You must not share Aadhaar and its OTP with anybody

The deadline to link Aadhaar with various financial services like bank accounts, mutual funds, insurance, mobile phone connections as well as your permanent account number has been indefinitely extended by the Supreme Court recently. But there are still some places where you will need to submit Aadhaar, like when opening a new bank account or getting a subsidy. 

While the deadlines have been extended, fraudsters are trying to take advantage of the earlier deadline of 31 March to call individuals and extract data from them, which can further be used to commit fraud. If you get a call asking for any bank-related details, do not disclose anything.

The entire effort of the fraudster would be to get hold of crucial details that can enable her to make a transaction, from, say, your bank account or e-wallet. In many cases, cyber security experts say, they would already have some details about an individual, which can be used to partially get through a transaction. Usually, the last leg of a transaction is the OTP that you receive on your phone or mail. The fraudster would insist that you share that OTP, which will then allow her to complete the transaction. 

 For the past many years, fraudsters have been using the method of convincingly calling individuals to get bank account, and debit or credit card details. In the past few days, many people have complained of threatening calls during which the caller claims that their bank account, debit or credit card, or mobile connection would be disconnected if the instructions of the caller are not followed. The person being called is first asked to share their Aadhaar number. Then the fraudster claims that an OTP has been sent to complete the linking process. Using an individual’s Aadhaar number and the subsequent OTP, the fraudster can take a print of your Aadhaar online and also change some demographic details, such as mobile phone number, in the Aadhaar database.
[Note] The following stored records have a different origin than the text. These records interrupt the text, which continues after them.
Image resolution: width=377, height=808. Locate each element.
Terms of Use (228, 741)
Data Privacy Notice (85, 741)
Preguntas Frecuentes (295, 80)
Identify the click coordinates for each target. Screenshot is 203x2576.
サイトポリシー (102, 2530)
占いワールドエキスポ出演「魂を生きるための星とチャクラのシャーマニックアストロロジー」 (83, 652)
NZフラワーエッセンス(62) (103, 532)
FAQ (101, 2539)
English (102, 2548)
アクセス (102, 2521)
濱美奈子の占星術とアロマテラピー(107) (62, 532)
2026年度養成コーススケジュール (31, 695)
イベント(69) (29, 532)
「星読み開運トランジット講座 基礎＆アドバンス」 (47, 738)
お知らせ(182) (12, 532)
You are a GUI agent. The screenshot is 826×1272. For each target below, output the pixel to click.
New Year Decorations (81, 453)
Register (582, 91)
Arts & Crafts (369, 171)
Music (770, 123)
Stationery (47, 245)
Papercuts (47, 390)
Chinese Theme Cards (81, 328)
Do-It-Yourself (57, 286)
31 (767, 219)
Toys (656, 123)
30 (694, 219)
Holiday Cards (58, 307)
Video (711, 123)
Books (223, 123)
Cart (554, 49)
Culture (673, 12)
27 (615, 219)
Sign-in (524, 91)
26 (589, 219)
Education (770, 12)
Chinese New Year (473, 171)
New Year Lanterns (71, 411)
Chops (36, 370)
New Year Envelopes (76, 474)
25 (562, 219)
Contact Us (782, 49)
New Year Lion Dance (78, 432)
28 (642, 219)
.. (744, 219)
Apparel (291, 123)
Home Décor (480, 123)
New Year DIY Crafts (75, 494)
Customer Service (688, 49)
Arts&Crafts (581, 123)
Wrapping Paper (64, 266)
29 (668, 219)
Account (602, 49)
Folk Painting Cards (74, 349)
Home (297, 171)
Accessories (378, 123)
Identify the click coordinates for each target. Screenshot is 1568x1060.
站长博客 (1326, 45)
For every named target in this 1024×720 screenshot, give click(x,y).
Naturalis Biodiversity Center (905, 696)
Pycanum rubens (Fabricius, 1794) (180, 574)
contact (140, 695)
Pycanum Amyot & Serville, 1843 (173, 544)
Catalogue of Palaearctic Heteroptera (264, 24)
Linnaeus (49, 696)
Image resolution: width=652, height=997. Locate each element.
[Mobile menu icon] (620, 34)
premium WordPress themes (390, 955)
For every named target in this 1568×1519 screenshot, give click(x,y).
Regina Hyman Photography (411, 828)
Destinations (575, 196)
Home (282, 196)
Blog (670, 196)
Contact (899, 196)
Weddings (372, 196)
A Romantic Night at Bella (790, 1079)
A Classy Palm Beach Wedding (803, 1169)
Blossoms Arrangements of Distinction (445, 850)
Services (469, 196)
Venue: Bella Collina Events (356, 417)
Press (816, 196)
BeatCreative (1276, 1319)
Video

This, of course, will happen if the phone you are using is the one that is linked to Aadhaar.

If the fraudster changes your registered mobile number in the database, then all the Aadhaar-based authentication OTPs would land in that mobile phone instead of yours.

It is also possible that Aadhaar linking is being used to just get the OTP from you to complete a transaction through your bank account. 

Another possibility is getting the call from the fraudster claiming to be from a telecom company. This is most likely an attempt at either getting an OTP to complete a transaction, or to get some of your SIM details so that they can get another SIM card for the same number. In such cases, it is likely that the fraudster already has some information about your finances and wants to get control of your mobile phone number. 

Fraudsters keep changing their approach to get details from people over calls. You should be aware that no bank or financial institution would ask for sensitive details like your debit or credit card number, bank account number, card expiry, CVV or ATM PIN or an OTP.

If you get an OTP, you must physically enter this on the Web interface yourself. When linking Aadhaar, always use official channels like the bank’s or financial institution’s website or mobile app, even though the deadline has been extended indefinitely for now.